The purpose of increasing stability is pursued by numerous applications describing special enzyme stabilizers. These additional ingredients cause a protein and/or enzyme present in corresponding agents to be protected from damage such as, for example, inactivation, denaturation or decay, particularly during storage. Thus, reversible protease inhibitors form a group of stabilizers. Others, for example polyols, stabilize to physical influences such as freezing, for example. Other polymeric compounds such as acrylic polymers and/or polyamides stabilize the enzyme preparation inter alia to pH fluctuations. Reducing agents and antioxidants increase stability of the enzymes to oxidative decay.
Compounds of these kind are added to the enzymes both during application and in the course of their work-up, which is particularly important, if a previously present stabilizer has been removed together with the other contaminations in a component step of said workup, for example a precipitation.
The prior art regarding the improvement in stability of α-amylases can be summarized as follows: a multiplicity of α-amylase variants have been developed via point mutagenesis, with the aim of these developments having mainly been that of improving the performance of said α-amylase variants. This category also includes those variants which have been stabilized with regard to denaturing agents such as bleaches or surfactants, since in these cases, the desired performance of the enzyme is optimized. In other cases, additional compounds which are overall referred to as stabilizers are mainly used for increasing stability or maintaining the physicochemical conformation.
A previously less regarded aspect in enzyme development is that of stabilizing the molecules per se in such a way that they have increased stability over the wild type molecule even during their workup. An additional advantageous effect thereof would be that this increased stability should also benefit the intended later usage of the enzyme in question.

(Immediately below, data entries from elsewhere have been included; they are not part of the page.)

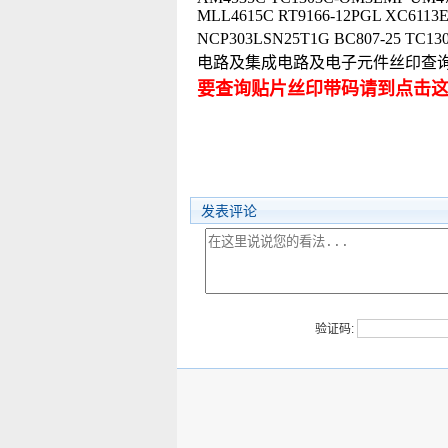
MLL4615C RT9166-12PGL XC6113
NCP303LSN25T1G BC807-25 TC1
电路及集成电路及电子元件丝印查
要查询贴片丝印带码请到点击
发表评论
验证码:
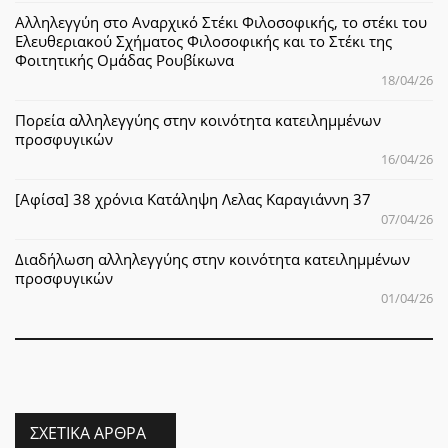
Αλληλεγγύη στο Αναρχικό Στέκι Φιλοσοφικής, το στέκι του
Ελευθεριακού Σχήματος Φιλοσοφικής και το Στέκι της
Φοιτητικής Ομάδας Ρουβίκωνα
18/04/26
Πορεία αλληλεγγύης στην κοινότητα κατειλημμένων
προσφυγικών
16/04/26
[Αφίσα] 38 χρόνια Κατάληψη Λελας Καραγιάννη 37
07/04/26
Διαδήλωση αλληλεγγύης στην κοινότητα κατειλημμένων
προσφυγικών
01/04/26
ΣΧΕΤΙΚΆ ΆΡΘΡΑ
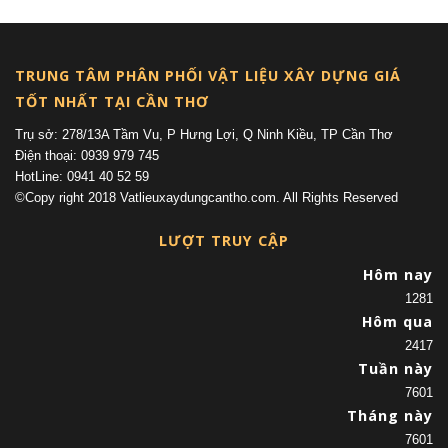
TRUNG TÂM PHÂN PHỐI VẬT LIỆU XÂY DỰNG GIÁ
TỐT NHẤT TẠI CẦN THƠ
Trụ sở: 278/13A Tầm Vu, P Hưng Lợi, Q Ninh Kiều, TP Cần Thơ
Điện thoại: 0939 979 745
HotLine: 0941 40 52 59
©Copy right 2018 Vatlieuxaydungcantho.com. All Rights Reserved
LƯỢT TRUY CẬP
Hôm nay
1281
Hôm qua
2417
Tuần này
7601
Tháng này
7601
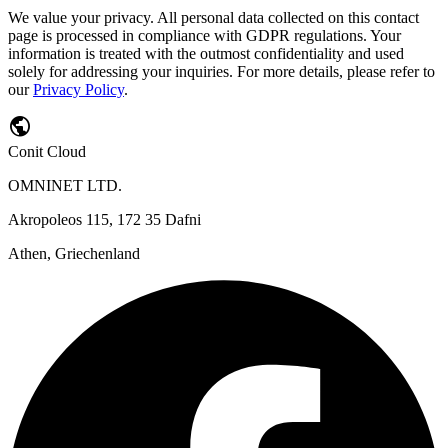
We value your privacy. All personal data collected on this contact
page is processed in compliance with GDPR regulations. Your
information is treated with the outmost confidentiality and used
solely for addressing your inquiries. For more details, please refer to
our
Privacy Policy
.
public
Conit Cloud
OMNINET LTD.
Akropoleos 115, 172 35 Dafni
Athen, Griechenland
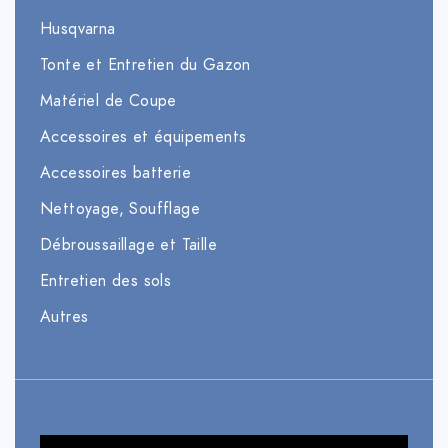
Husqvarna
Tonte et Entretien du Gazon
Matériel de Coupe
Accessoires et équipements
Accessoires batterie
Nettoyage, Soufflage
Débroussaillage et Taille
Entretien des sols
Autres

The necessity for this is particularly evident in the case of α-amylases. At least some of these tend, especially during production and workup, to form multimers, specifically in the form of amorphous aggregates, which precipitate irreversibly. As a result, the activities in question are lost even during workup. The work-up process includes all steps of industrial production, starting from isolating the enzyme in question, in particular the fermentation media common in biotechnological production, via the following washing and separation steps (for example by precipitation) and concentration up to formulation, for example granulation. In particular, those substeps in which the enzyme is present in solutions with comparatively high concentrations are critical here, because, seen statistically, more frequent contacts occur here between the molecules than at lower concentrations. However, the aggregate formation may also occur during storage of α-amylase-containing agents or during application, for example when used as active ingredient in washing or cleaning processes.
This problem can go as far as individual α-amylases, although they can be produced and studied on a laboratory scale, refusing to be produced on an industrial scale with the aid of generally common methods. This is then also referred to as said enzymes having low process stability, meaning a large variety of possible processings and uses. For example, Bacillus sp. A 7-7 (DSM 12368) α-amylase exhibits a greater tendency toward multimerization than the native B. licheniformis α-amylase. Approaches to eliminate this type of instability, that is to say to reduce the tendency toward multimerization, would only enable such enzymes in the first place to be accessible to production on an industrial scale and thus to the large variety of fields of use in industrially relevant quantities.